[Given records Boundary: Start]

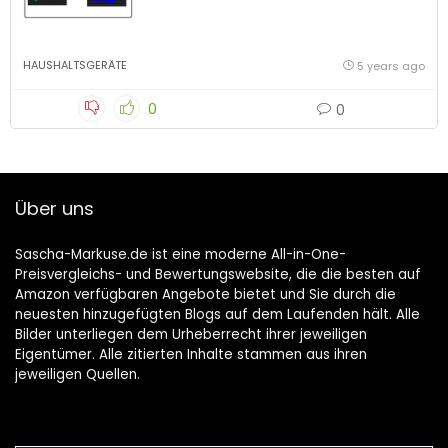
HAUSHALTSGERÄTE
5 years ago
0
0
Über uns
Sascha-Markuse.de ist eine moderne All-in-One-
Preisvergleichs- und Bewertungswebsite, die die besten auf
Amazon verfügbaren Angebote bietet und Sie durch die
neuesten hinzugefügten Blogs auf dem Laufenden hält. Alle
Bilder unterliegen dem Urheberrecht ihrer jeweiligen
Eigentümer. Alle zitierten Inhalte stammen aus ihren
jeweiligen Quellen.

[Given records Boundary: End]

• **Required action**: Copy the data word for word and omit every picture.

• **Solution to the problem**:
HAUSHALTSGERÄTE
5 years ago
0
0
Über uns
Sascha-Markuse.de ist eine moderne All-in-One-
Preisvergleichs- und Bewertungswebsite, die die besten auf
Amazon verfügbaren Angebote bietet und Sie durch die
neuesten hinzugefügten Blogs auf dem Laufenden hält. Alle
Bilder unterliegen dem Urheberrecht ihrer jeweiligen
Eigentümer. Alle zitierten Inhalte stammen aus ihren
jeweiligen Quellen.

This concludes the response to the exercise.